Les fablabs universitaires sont donc un outil de mise en transversalité des enseignements, qui peuvent également soutenir « l’écosystème de l’innovation », notamment les relations entre recherche et entreprenariat. Le fabricarium développe ainsi à la fois des synergies avec les laboratoires universitaires, vers qui il oriente les étudiants intéressés, et avec l’incubateur. Le fablab de Bratislava a quant à lui été créé grâce à un projet, cofinancé par l’Union Européenne, de soutien à l’entreprenariat. L’indépendance du fablab de Brême a quant à elle été rendue possible grâce au soutien financier de l’entreprise SWB.
- De passerelle avec le monde de l’entreprise à support de développement économique : un nouveau rôle pour les fablabs universitaires ?
Pour gagner en autonomie, les fablabs universitaires peuvent légitimement ouvrir leurs portes au monde de la recherche et aux entreprises innovantes : en tant qu’outil de fertilisation croisée entre différentes disciplines, et entre étudiants, professeurs et chercheurs, ils ont des atouts à faire valoir. C’est le cas par exemple de la fabrique Paris-Saclay de l’Ecole Centrale de Paris, qui vise à accompagner les projets technologiques de ces différents acteurs. Le succès de cette ouverture envers les entreprises dépendra entre autres de la posture de l’équipe pédagogique. Certaines disciplines ou cultures d’établissement d’enseignement seront plus propices à de tels développements. Pour jouer pleinement ce rôle d’interconnexion entre ces différentes communautés, l’indépendance des fablabs n’est pas toujours souhaitable car cela peut conduire à perdre les relations privilégiées avec la communauté universitaire. Par ailleurs, le maintien dans le cadre universitaires permet à ces fablabs de continuer à bénéficier des services supports (administration, accueil, entretien, …) et des infrastructures (immobilier, autres équipements techniques).
Dans l’enseignement professionnel ou l’apprentissage, la fabrication par commande numérique gagnerait à s’inspirer du modèle des fablabs.

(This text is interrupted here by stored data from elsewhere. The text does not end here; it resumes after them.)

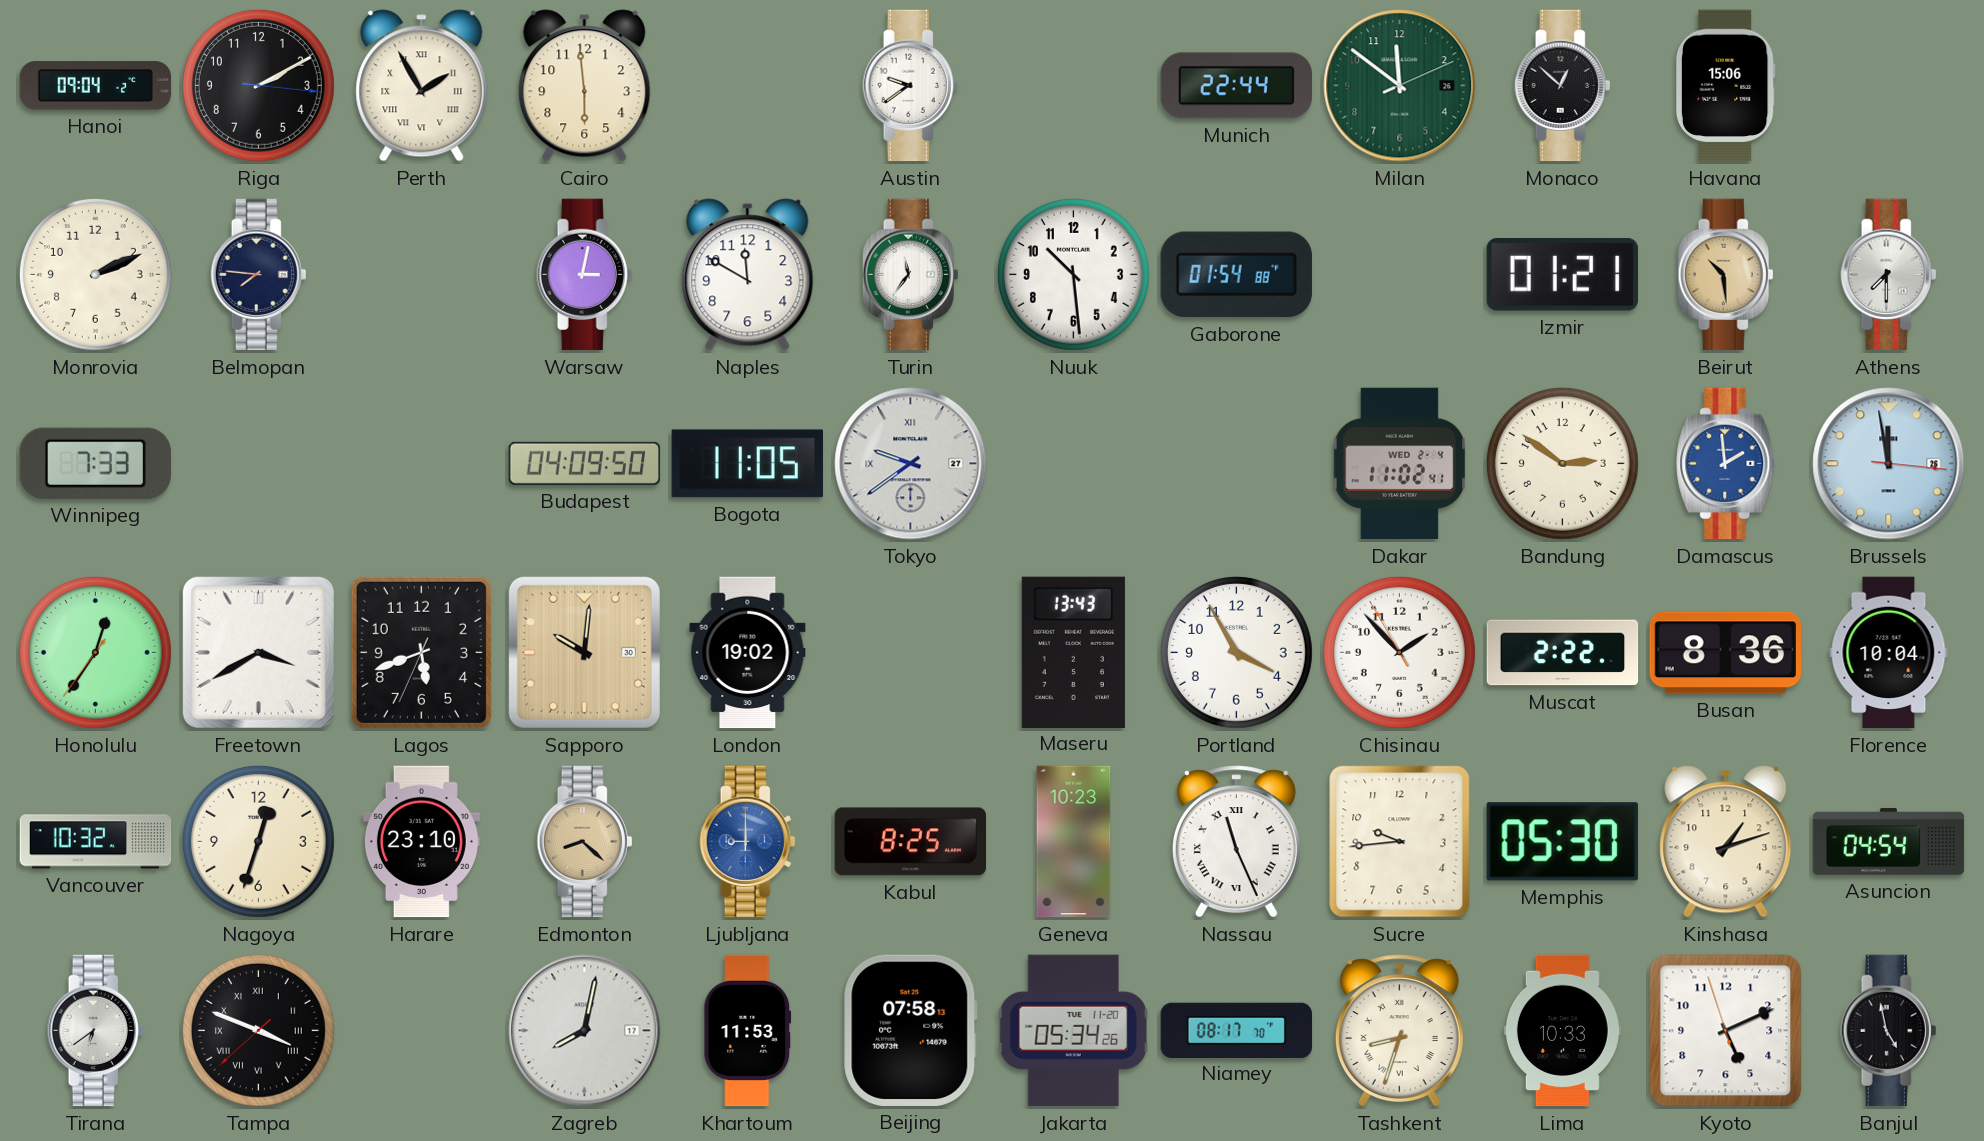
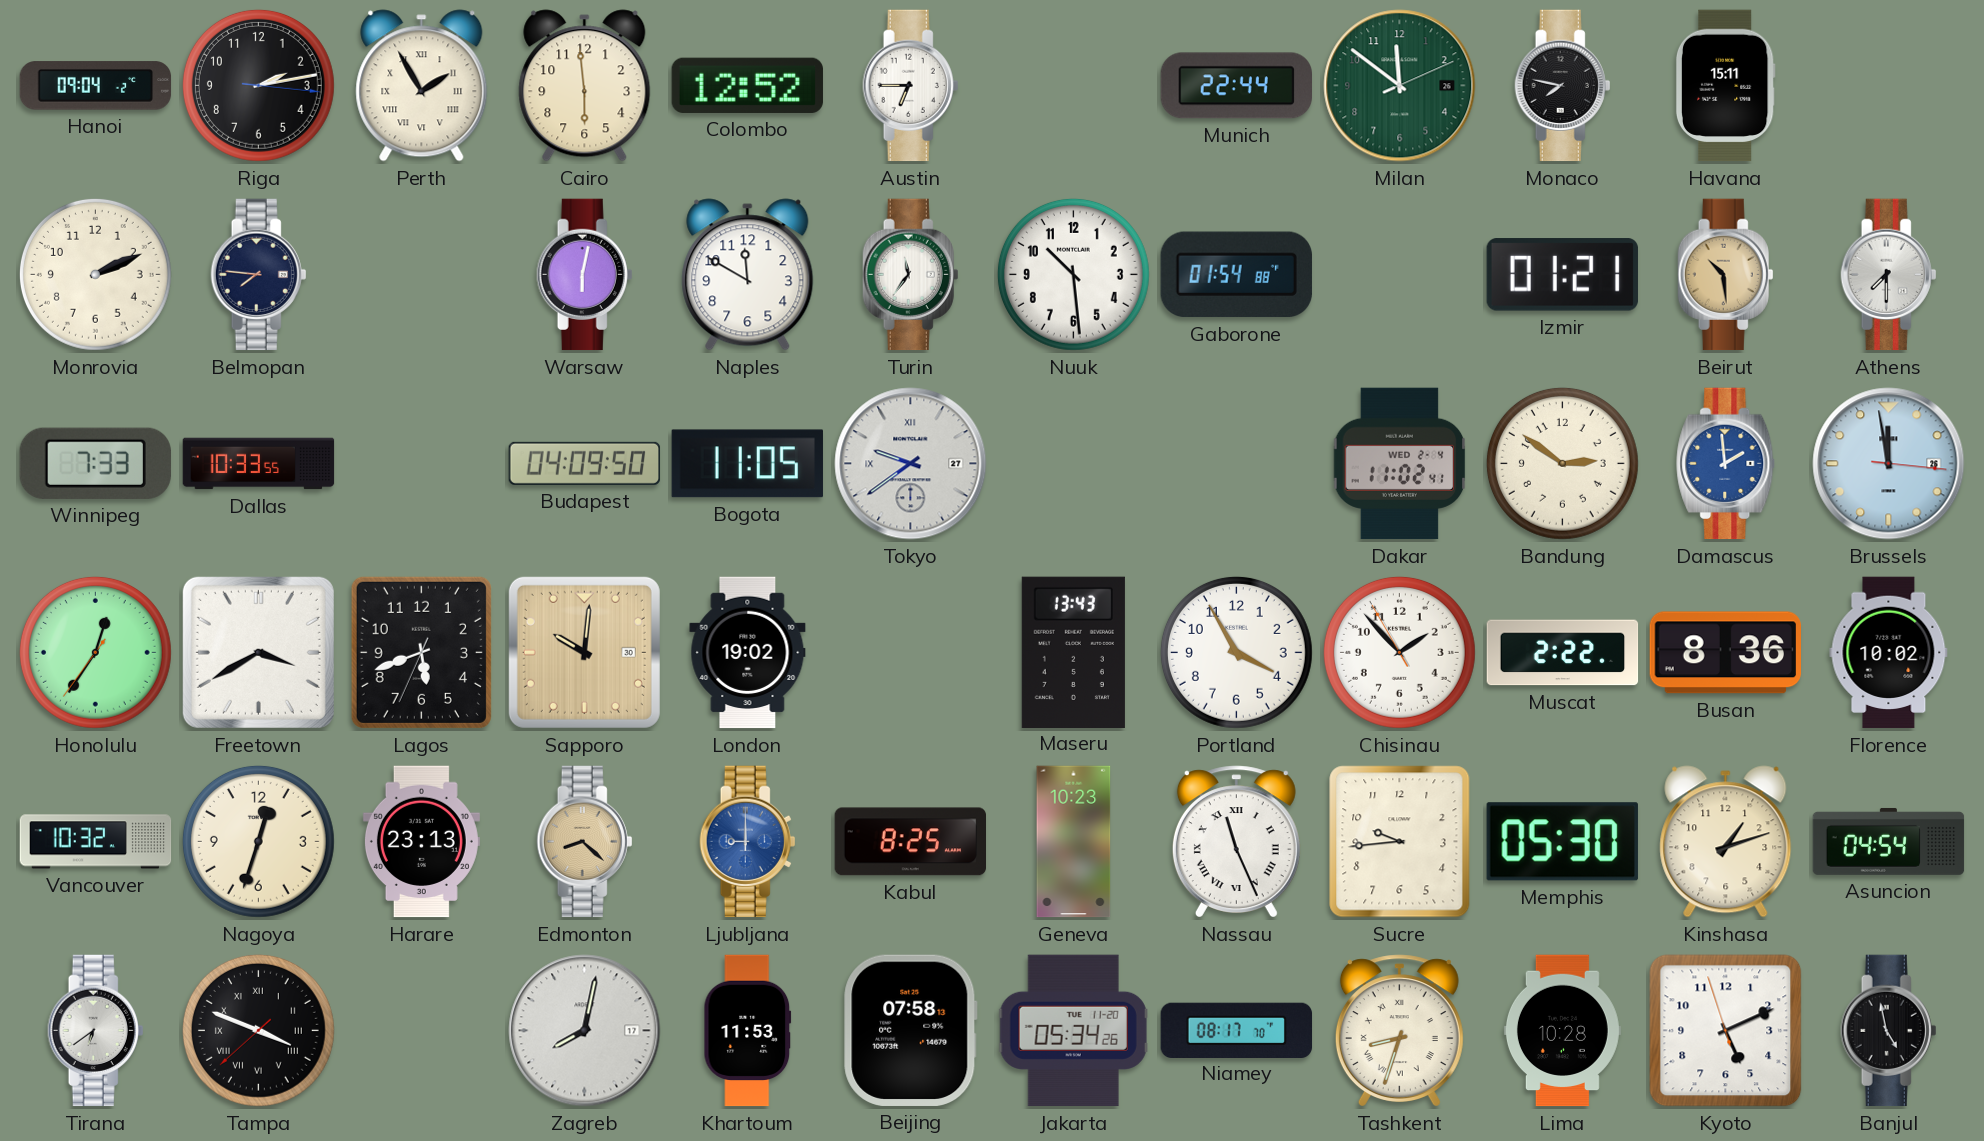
Riga: 2:10 -> 2:13
Colombo: none -> 12:52
Austin: 9:39 -> 6:45
Monaco: 12:52 -> 7:47
Havana: 15:06 -> 15:11
Warsaw: 3:02 -> 6:02
Dallas: none -> 10:33
Florence: 10:04 -> 10:02
Harare: 23:10 -> 23:13
Lima: 10:33 -> 10:28
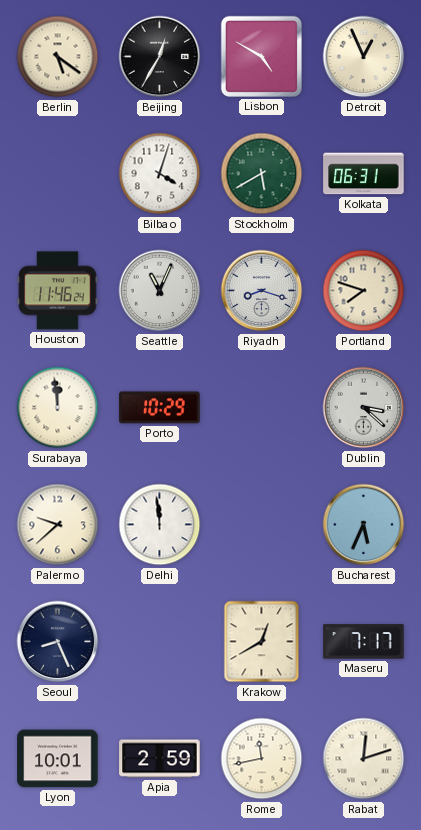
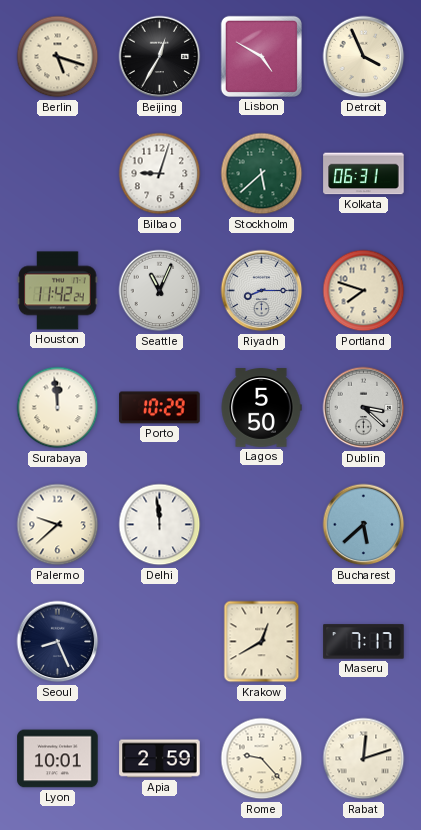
Berlin: 5:21 -> 5:18
Detroit: 12:56 -> 3:56
Bilbao: 4:03 -> 9:03
Stockholm: 5:40 -> 5:38
Houston: 11:46 -> 11:42
Riyadh: 8:18 -> 8:15
Lagos: none -> 5:50
Bucharest: 5:34 -> 5:38
Rome: 11:43 -> 9:23
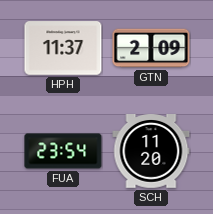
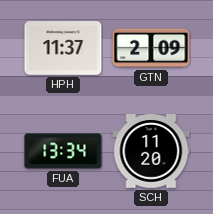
FUA: 23:54 -> 13:34
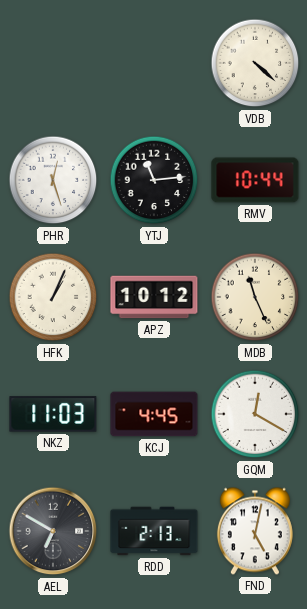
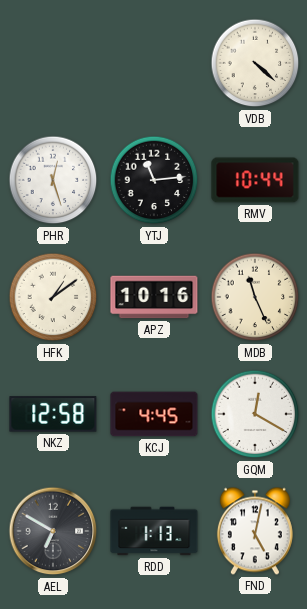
HFK: 1:04 -> 1:09
APZ: 10:12 -> 10:16
NKZ: 11:03 -> 12:58
RDD: 2:13 -> 1:13
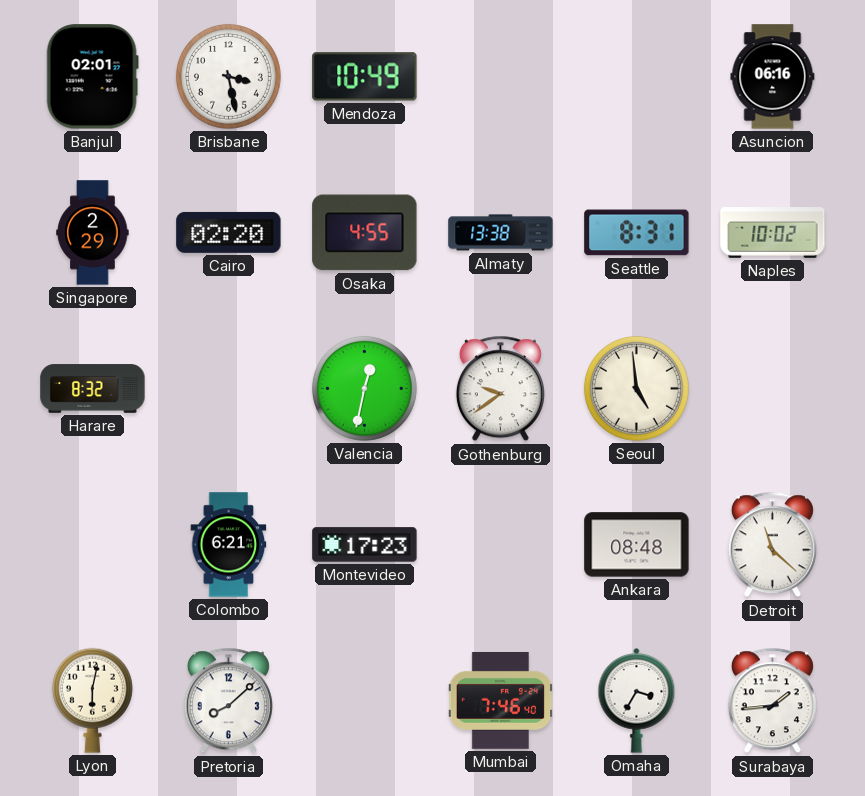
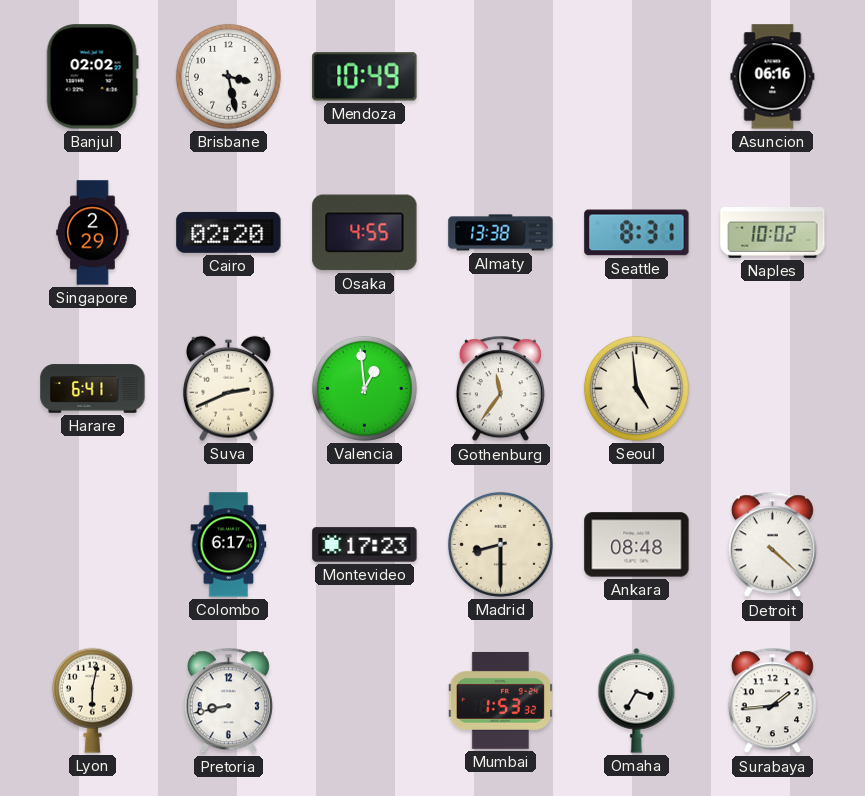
Banjul: 02:01 -> 02:02
Harare: 8:32 -> 6:41
Suva: none -> 2:41
Valencia: 12:32 -> 12:59
Gothenburg: 9:39 -> 11:36
Colombo: 6:21 -> 6:17
Madrid: none -> 8:30
Detroit: 11:22 -> 4:22
Pretoria: 8:08 -> 8:43
Mumbai: 7:46 -> 1:53
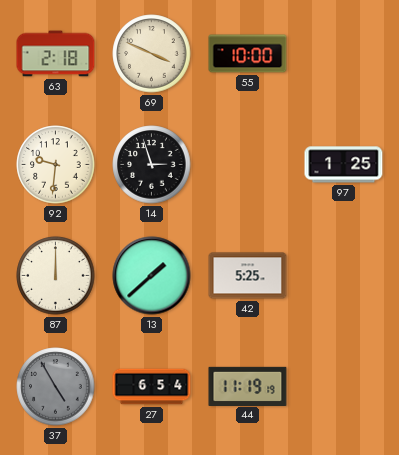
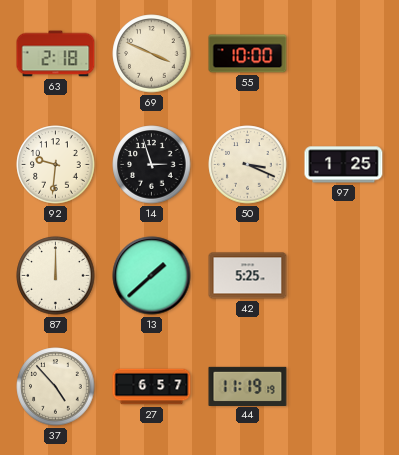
50: none -> 3:19
37: 4:55 -> 4:53
37 dial: grey -> cream
27: 6:54 -> 6:57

En effet, la fabrication additive gagne de plus en plus de secteurs industriels et est déjà utilisée pour des moyennes séries (quelques milliers de pièces par an) dans certains secteurs en pointe (ex : aéronautique, armement). Au Bade-Württemberg, en Allemagne, le land soutient ainsi financièrement les écoles mettant en place des « usines d’apprentissage » dans le cadre de sa politique Industrie 4.0. Ce programme vise exclusivement les formations en apprentissage où les apprentis sont accueillis dans des PME, afin de favoriser la diffusion de ces technologies dans le tissu économique local.